This Foundation Is Doubling Down on Its Quest for Better School Principals

While many ed funders concentrate on programs designed to improve the preparation and effectiveness of classroom teachers, the Wallace Foundation mainly focuses its efforts on the men and women who supervise those teachers and the buildings in which they work: school principals. A new $47 million Wallace initiative takes aim at the way in which universities prepare future principals.

The funder's attention on the role of school leaders is appropriate. Research shows that of all in-school factors driving student achievement, leadership by a school principal is second only to effective teachers in the classrooms. Unfortunately, Wallace-funded research suggests that many universities do not do a good job of preparing people for the role of principal.

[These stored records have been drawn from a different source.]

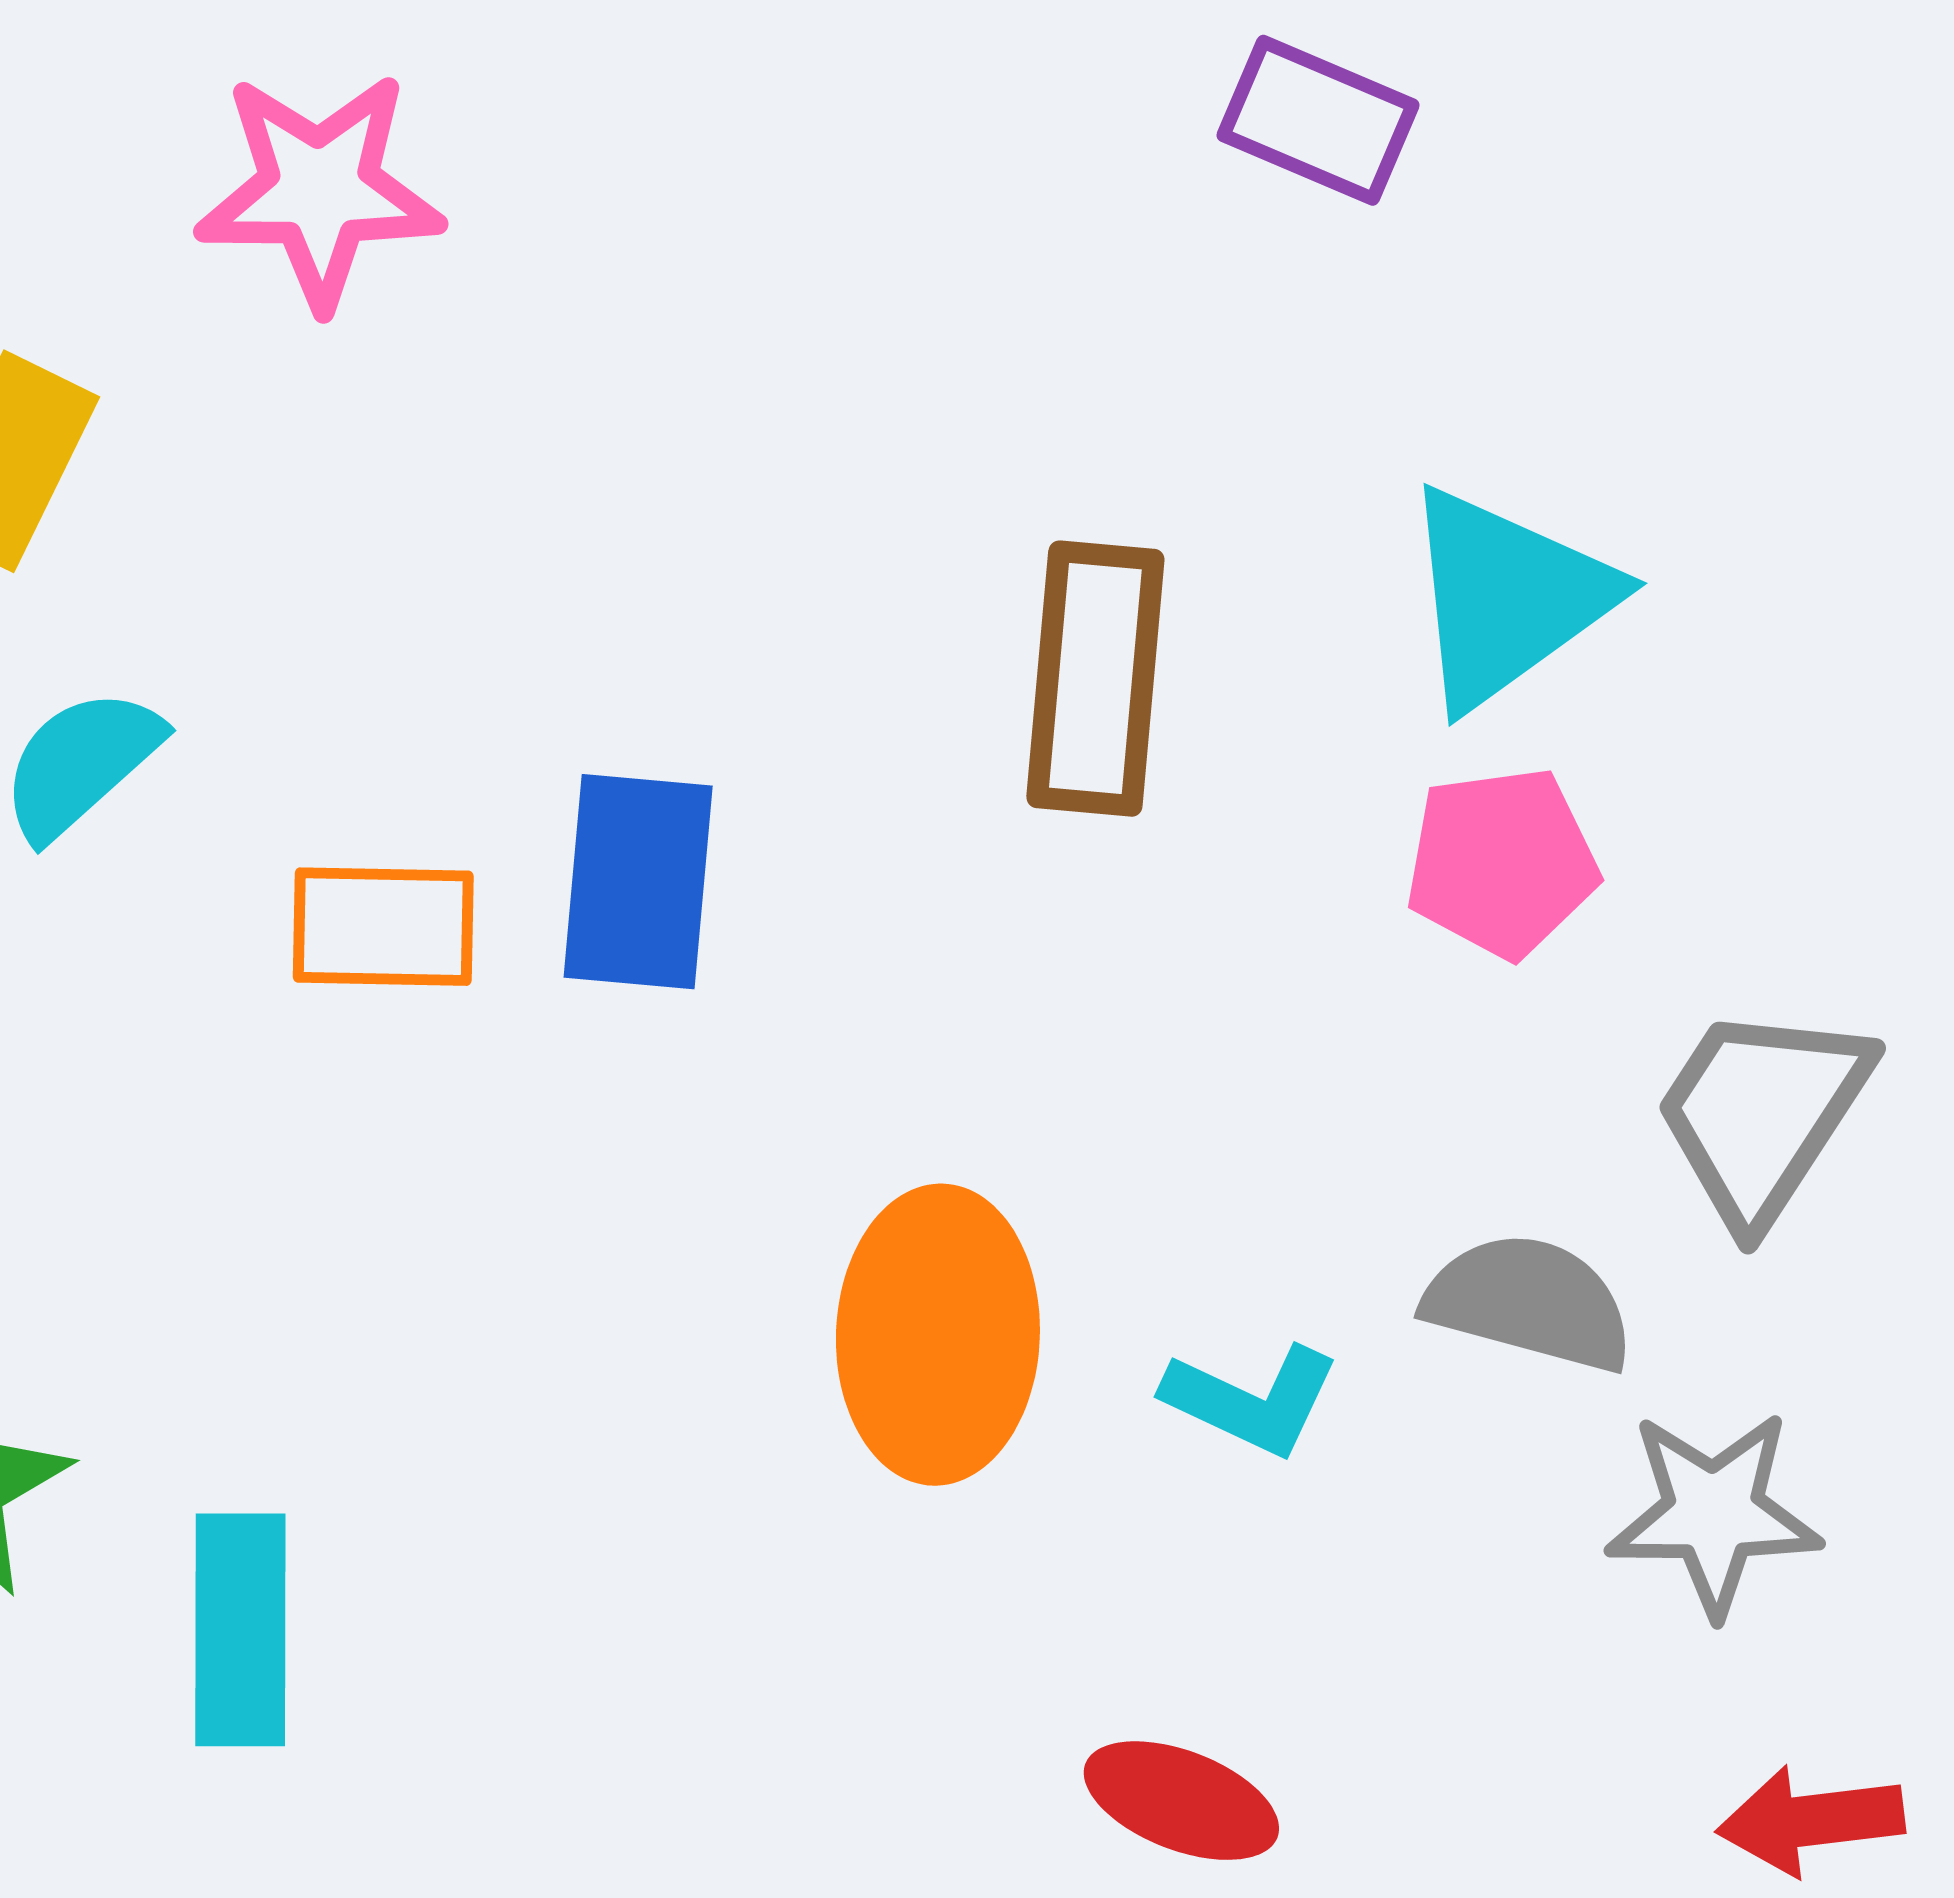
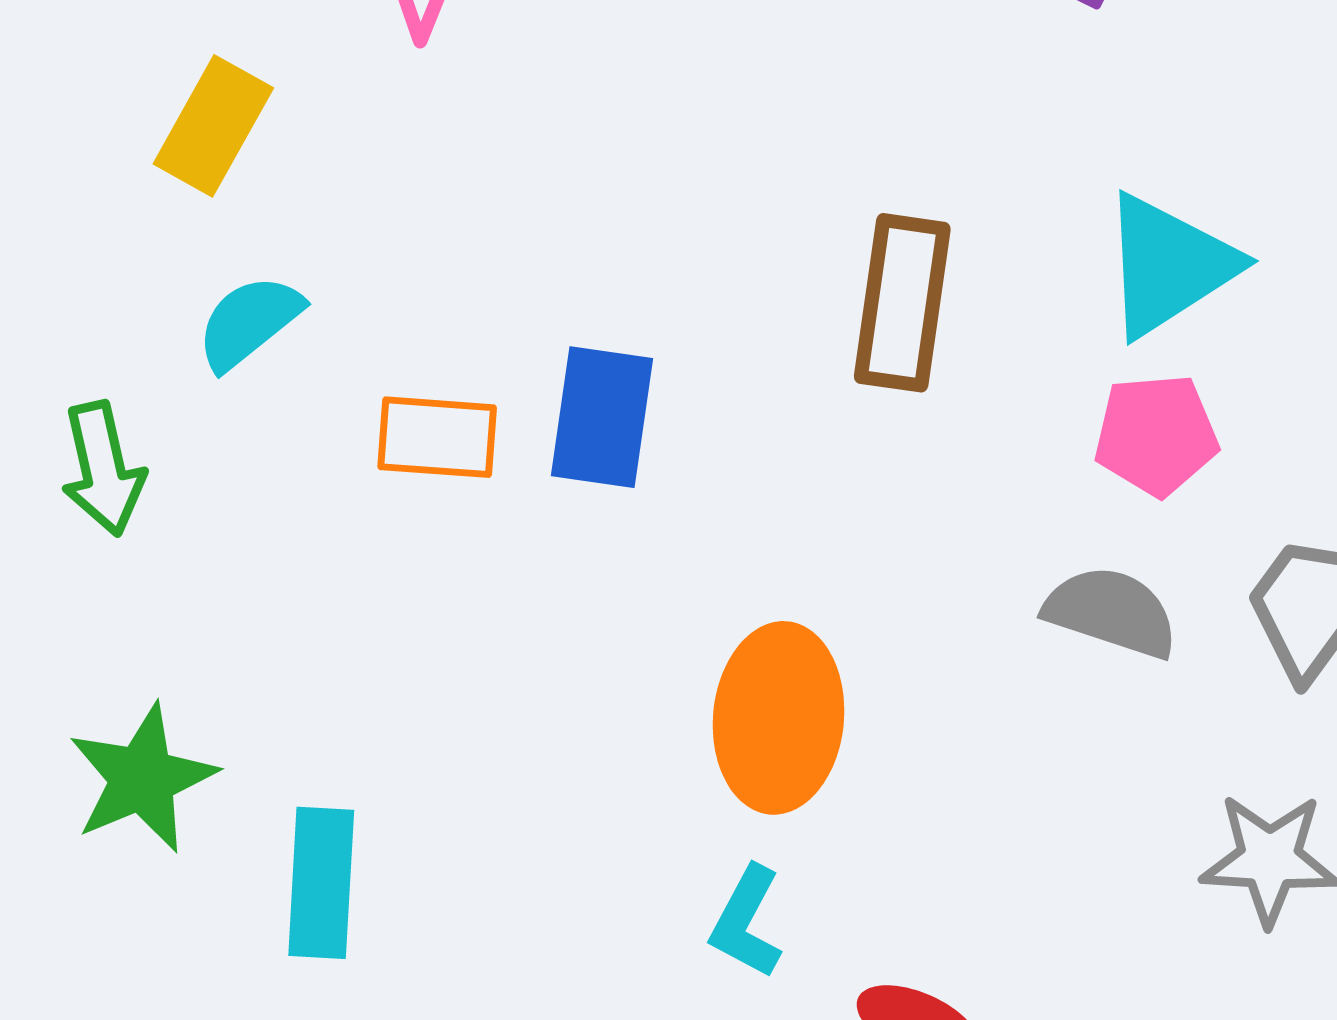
gray semicircle: (1529, 1302) -> (1111, 612), moved
cyan L-shape: (1251, 1400) -> (746, 922), moved, turned 90

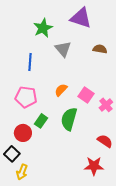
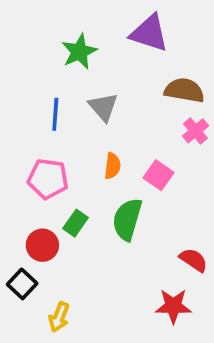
gray triangle: (63, 49) -> (103, 107), moved
brown semicircle: (100, 49) -> (184, 90), size x1.5
orange semicircle: (61, 90) -> (112, 166), turned 144
pink cross: (106, 105) -> (195, 131), moved
yellow arrow: (22, 172) -> (59, 317), moved

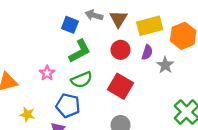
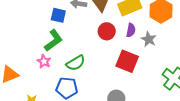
green L-shape: (80, 51) -> (53, 40), moved
red square: (120, 86) -> (127, 61), moved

According to these studies, school districts are not satisfied with the quality of programs that prepare principals, and many universities believe their programs need improvement. There appears to be a pressing need for programs to better reflect the work of principals. University respondents agreed that coursework should include case studies, role playing exercises and simulations that address situations principals face in elementary and secondary schools across the country. Yet, 40 percent of respondents conceded their programs do not include these elements. University policies are one culprit. University structures and bureaucracies can hinder change, and tend toward programs that employ research-oriented faculty members, many of whom have never served as principals.

The need expressed in these studies for improvements in principal training programs, coupled with recent changes in U.S. education policy, presented an opportune moment for Wallace to take its school leadership work a step further. Through the five-year, $47 million University Preparation Program Initiative, the funder will invite 24 applicant universities in 10 states that have taken steps to improve principal preparation policies and thus appear open to strengthening their programs. The 24 universities include public and private institutions, including five historically black colleges and universities.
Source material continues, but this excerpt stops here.